Email scams are as old as the internet itself, and telephone scams have been around even longer. Each year, scams become more and more sophisticated and harder to spot, especially for people who grew up without the internet. According to a tally by the Canadian government, 156 million email scams (called “phishing” emails) are sent each day around the world. In addition to email scams, there are many types of telephone scams and other fraudulent activity where people are victimized. While many people are cyber-savvy and can easily identify an email scam, older people who may not have the same level of internet knowledge often fall victim to these scams and can lose thousands of dollars—every year, older Americans lose over $12 billion to scams! Below, we analyze the different types of popular scams that target older people — we point out how to spot a scam so you can avoid them.
Types of Scams
There are many different types of consumer cons. They might target you via email scam, through the phone, or pose as a fraud charity or organization. Take a look at some of the different kinds of scams so you can be aware:
- Phishing emails: Phishing is a broad type of scam in which an email is sent in order to dupe you into providing information such as passwords, PIN numbers, or credit card numbers. This is one of the most common types of email scams today.
- Fake phone calls: Callers claim to be from computer tech support, from the IRS, or even pretend to be grandchildren in desperate need of cash.

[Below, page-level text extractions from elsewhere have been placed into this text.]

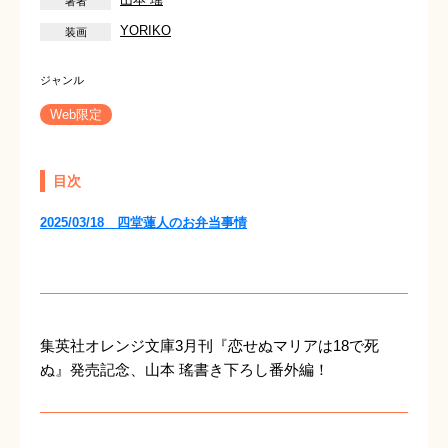
YORIKO
Web限定
目次
2025/03/18 四堂蓮人のお弁当事情
集英社オレンジ文庫3月刊『恋せぬマリアは18で死
ぬ』発売記念、山本 瑤書き下ろし番外編！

- Credit card skimmers: Scammers construct pieces of technology that fit directly over the credit card slot on an ATM and can store each credit card number and PIN. Before inserting your card, wiggle the plastic around the card slot. If it’s loose or pops off, report it to the bank and do not use that ATM.
- Fake charities: It is now easier than ever to donate money to charity or a cause you believe in. Scammers have taken advantage of this and set up legitimate-looking charities in order to con people into donating money to cancer research or another popular cause. Check all charities on charitynavigator.org before donating.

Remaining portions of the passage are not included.